The formulas come from the trigonometry going on, and I encourage you to draw this out at least once. The vector $(1,0)$ points straight right along the $x$-axis, and after applying the transformation (rotating it by $\theta$), we get a new vector, still on the unit circle, with angle $\theta$ from the $x$-axis.

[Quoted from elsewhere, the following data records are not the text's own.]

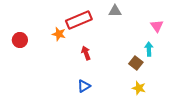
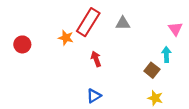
gray triangle: (115, 11) -> (123, 23), moved
red rectangle: (79, 20) -> (88, 22), turned -35

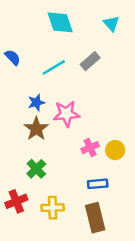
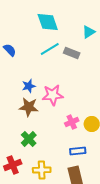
cyan triangle: (111, 24) -> (89, 32), moved, turned 40
gray rectangle: (90, 61) -> (72, 53), turned 63
cyan line: (54, 67) -> (50, 49), moved
brown star: (36, 129) -> (29, 107), turned -30

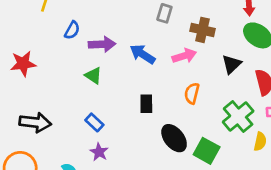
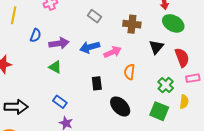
gray rectangle: (164, 13) -> (94, 16), moved, turned -64
blue arrow: (143, 54) -> (90, 47), turned -42
pink arrow: (184, 56) -> (113, 52), moved
green cross: (238, 117) -> (166, 85), size x0.7
green square: (207, 151) -> (159, 111), moved

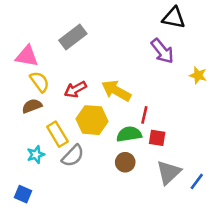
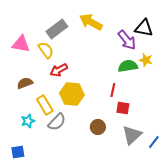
black triangle: (174, 18) -> (144, 28), moved
yellow star: (198, 75) -> (146, 60), moved
yellow semicircle: (40, 82) -> (46, 50), moved
yellow arrow: (116, 91) -> (91, 22), moved
green semicircle: (129, 134) -> (128, 66), moved
blue square: (23, 194) -> (18, 152), turned -32

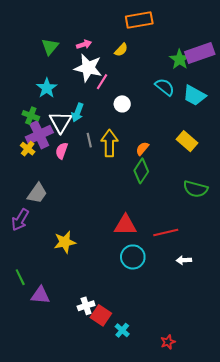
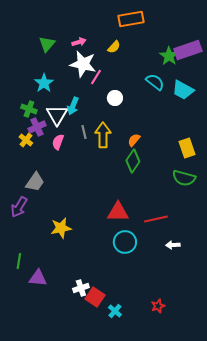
purple cross: (39, 135) -> (37, 127), size x0.7
yellow rectangle: (187, 141) -> (187, 148), moved, turned 30
green line: (20, 277) -> (19, 261), turned 35
red star: (168, 342) -> (158, 306), moved

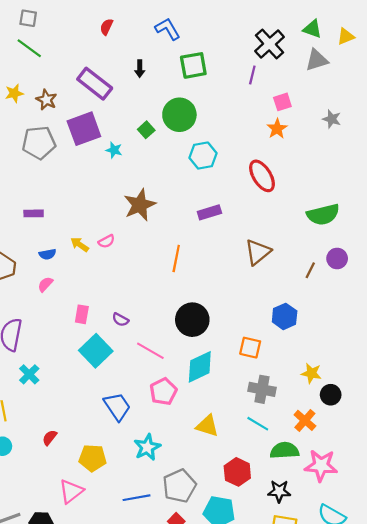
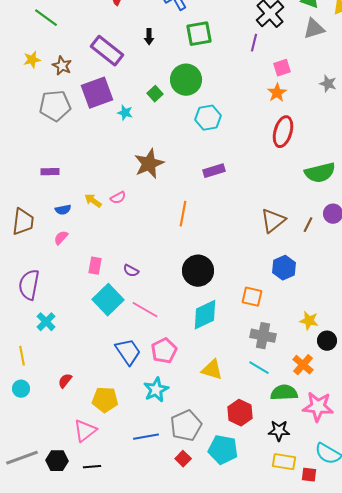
red ellipse: (262, 176) -> (283, 132), moved, turned 48
brown triangle: (258, 252) -> (273, 221), moved
pink line: (150, 351) -> (145, 310), moved
pink pentagon: (163, 391) -> (164, 351), moved

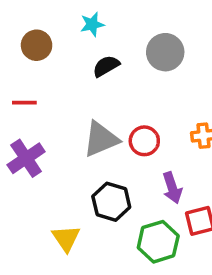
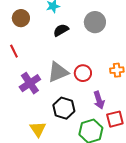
red line: (24, 103) -> (14, 51), turned 64
purple cross: (26, 158) -> (30, 83), moved

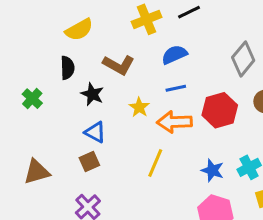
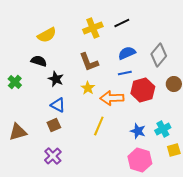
blue semicircle: (174, 55) -> (127, 53), moved
brown L-shape: (119, 65) -> (89, 62), moved, turned 40
black semicircle: (67, 68) -> (39, 61), turned -70
blue line: (176, 88) -> (125, 73), moved

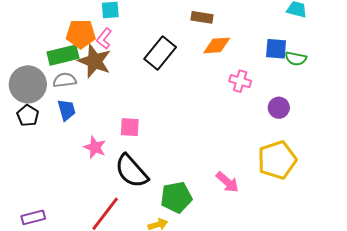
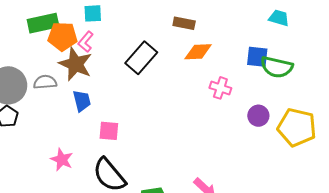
green rectangle: (63, 55) -> (43, 23), moved
green semicircle: (296, 59) -> (277, 67), size x1.5
blue trapezoid: (67, 110) -> (82, 101), moved
pink star: (95, 147) -> (62, 160), moved
yellow pentagon: (277, 160) -> (297, 127), moved, turned 30

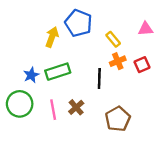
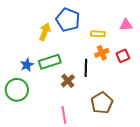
yellow rectangle: (113, 39) -> (98, 34), turned -48
brown cross: (76, 107) -> (68, 81), moved
pink line: (53, 110) -> (64, 115), moved

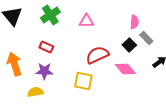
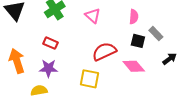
pink triangle: (86, 21) -> (93, 16), turned 42
pink semicircle: (134, 22) -> (134, 17), moved
black square: (129, 45) -> (138, 41), turned -32

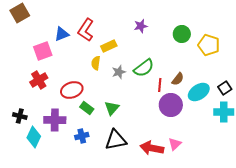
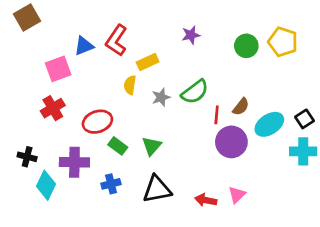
yellow pentagon: (209, 45) -> (283, 42), moved
red arrow: (152, 148) -> (206, 200), size x0.7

Essentially by definition of cosine and sine, this means that the new $x$ coordinate is $\cos(\theta)$, and the new $y$ coordinate is $\sin(\theta)$
Similarly, when we look at what happens to $(0,1)$ on that picture, we see that it gets sent to a vector with $x$-coordinate $-\sin(\theta)$ and $y$-coordinate $\cos(\theta)$.
That means that the transformation by $\theta$ degrees can be enacted by the matrix $\begin{pmatrix} \cos(\theta) & -\sin(\theta) \\ \sin(\theta) & \cos(\theta) \end{pmatrix}$
Consequently, we can figure out what this transformation does to an arbitrary vector $(x,y)^T$ by left-multiplying it by this matrix to get (assuming I did this right) $\begin{pmatrix} x \cdot \cos(\theta) - y \cdot \sin(\theta) \\ x \cdot \sin(\theta) + y \cdot \cos(\theta) \end{pmatrix}$
You could also check this in a less linear-algebra-ish way by just thinking about the rotation of the arbitrary vector to start with, but I think if you understand one way you'll be close to understanding the other.
Also, you can come up with the matrix for clockwise rotation in a similar way: it sends $(1,0)$ to $(\cos(\theta), -\sin(\theta))$ and sends $(0,1)$ to $(\sin(\theta),\cos(\theta))$, so the corresponding matrix for the transformation is $\begin{pmatrix} \cos(\theta) & \sin(\theta) \\ -\sin(\theta) & \cos(\theta) \end{pmatrix}$
and the result of applying this matrix to an arbitrary vector $(x,y)^T$ is $\begin{pmatrix} x \cdot \cos(\theta) + y \cdot \sin(\theta) \\ -x \cdot \sin(\theta) + y \cdot \cos(\theta) \end{pmatrix}$
As far as why you're getting the wrong answer: I strongly suspect that you're using a calculator that expects radian inputs to the trig functions. You're probably plugging in 45 thinking that's 45 degrees, but it's interpreting it as 45 radians and giving you a weird answer. Either try again using $\pi / 4$ radians, or change your calculator to work with degrees.